This discussion has been locked. The information referenced herein may be inaccurate due to age, software updates, or external references.
You can no longer post new replies to this discussion. If you have a similar question you can start a new discussion in this forum.

How would you use NPM to discover and alert when a critical device has increasing latency and packet loss--but not so much packet loss that NPM marks it "down"?

I recently had a switch start malfunctioning and it caused a lot of disruption.  Finding it wasn't intuitive or easy because it wasn't down and wasn't showing up in any of my NPM's front page widgets.  A reboot was required to correct the issue immediately, and it may require an IOS upgrade or hardware replacement to prevent this permanently.

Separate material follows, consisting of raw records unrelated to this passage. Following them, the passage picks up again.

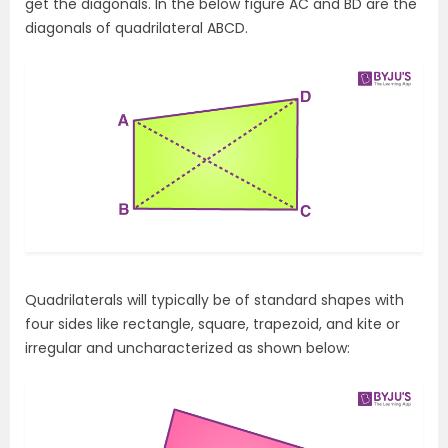
get the diagonals. In the below figure AC and BD are the
diagonals of quadrilateral ABCD.
Quadrilaterals will typically be of standard shapes with
four sides like rectangle, square, trapezoid, and kite or
irregular and uncharacterized as shown below: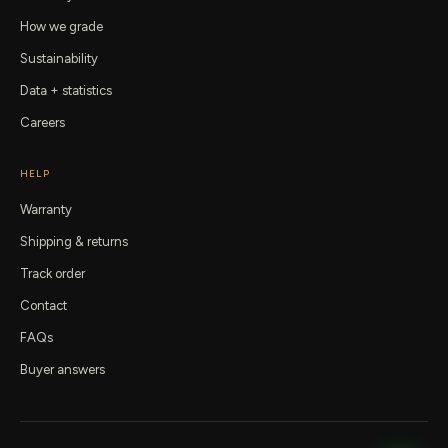
How we grade
Sustainability
Data + statistics
Careers
HELP
Warranty
Shipping & returns
Track order
Contact
FAQs
Buyer answers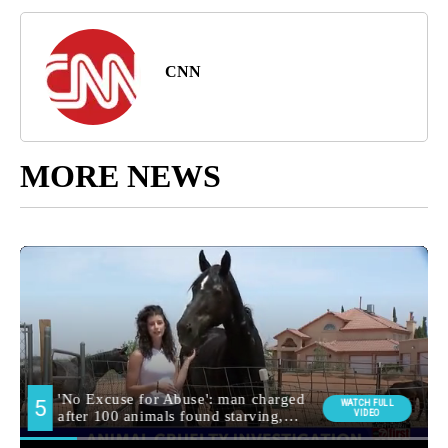
CNN
MORE NEWS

It's a simple switch, but it faces some critical equipment and areas.  It's never had much latency--1 ms or less, often, and never as much as 20 ms.

But twelve days ago it started having increasing latency.  And four days ago it started having a little packet loss.  But never enough packet loss to show up on NPM's front page.   But the latency was enough to cause increasing complaints to the help desk, and the packet loss was enough to drop a lot of customers' voice & video & citrix sessions.  I want to avoid being behind this 8-ball in the future by building the right alerts & notifications based on changing patterns of latency and loss--without getting inundated when other devices have temporary-but-normal cases of increased latency and packet loss.  In short, I want the right actionable alert, as adatole would say, but I'm not certain how to build it.

Here's how the switch's latency and packet loss history looks:

pastedImage_1.png

I'd like to have started getting alerts when the latency changed from less than 4 ms to consistently more than 20 ms.  I'd like this particular class of device to have more priority for any packet loss so that at 3% loss we'd have seen it in bright red on the front of NPM.

What type of alert & threshold is appropriate to capture these slowly-growing changes over time?

  • You may change alert trigger conditions for that node. But I'd suggest to use custom property with treshold for latency for each node - then you will not need to change alert trigger condition.

  • I agree with JaroslawLadyga​. We use custom property thresholds for various volume alerts, completely bypassing the use of default/override thresholds. We do, however, adjust thresholds for various nodes for some alerts. Both ways work well for us. Then your alert scope can be limited to only those nodes with a value there, out of whatever subset you need to pull.

  • Might I impose on you for a sanitized screen shot example of how you use custom property thresholds this way?

  • Sure thing, rschroeder​. It's nothing fancy, and we are using them for volumes, not nodes. (It's also a nice little workaround for managing volumes, as they have been missing from the manage node/interface page for, well, forever...) I'd think you would benefit more from using the default threshold options for your use case, dealing with nodes, as opposed to my method for volumes.

    We need custom properties to exist before we can use them, obviously.

    pastedImage_2.png

    We can use the custom property editor to provision these in bulk, as opposed to very awkwardly clicking through a bunch of thing on the manage nodes page, hoping to avoid a wrongful click.

    pastedImage_1.png

    And finally, the simple alert trigger to fire off if the custom property threshold is reached/breached.

    pastedImage_0.png

    Again, nothing fancy here, just a simple comparison to a CP value. And while your scenario is dealing with nodes, you may find the various default node threshold properties better suite your needs, rather than creating your own. Or, maybe not.

    Thank you,

    -Will

  • Thank you, Will.  I suspect you're correct.

  • even we use a lot of these, instead of using global thresholds.. and if the request for changing thresholds and other parameters is not very high then using custom property method is best in my view...